Is personalised nutrition compatible with UK free healthcare model?

By Annie Harrison-Dunn

- Last updated on GMT

Who is willing to pay for personalised nutrition advice? Not the Brits it seems
Who is willing to pay for personalised nutrition advice? Not the Brits it seems
People in the UK think paying for personalised nutrition advice improves commitment and motivation to follow it – but a culture of free health care means most would still expect this service to be free, according to researchers. 

Using qualitative focus group data from the EU-funded Food4me project​, the researchers looked at preferences around personalised nutrition advice in the UK and Ireland. 

The Republic of Ireland was included because, unlike the UK’s National Health Service (NHS), it was not provided free of charge at the point of delivery to the entire population.

Published in the British Journal of Nutrition​, the results suggested a desire for services to be led by the government and delivered face-to-face, which the participants felt increased trust and transparency and added value compared to online services. 

Participants in both Ireland and the UK felt that paying for nutritional advice increased their own commitment and motivation to follow that guidance.
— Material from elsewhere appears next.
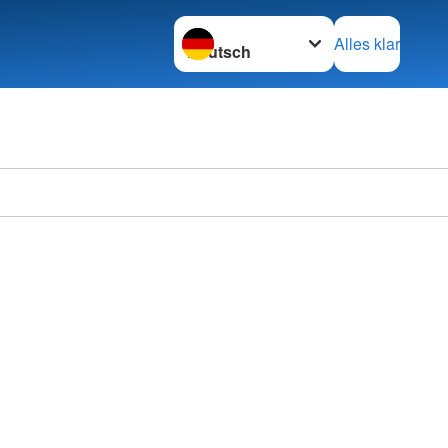
Sprache wechseln zu
Alles klar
However, unlike in Ireland, UK participants still expected such personalised nutrition services to be free.

The irony of this, the researchers said, was that free personalised nutrition advice may attract more people, who were less motivated. 

“[T]he unique challenge of ‘free provision’ that is embedded in the NHS ‘culture’ adds complexities to its introduction in the UK, particularly given the association between paying for and commitment to a service.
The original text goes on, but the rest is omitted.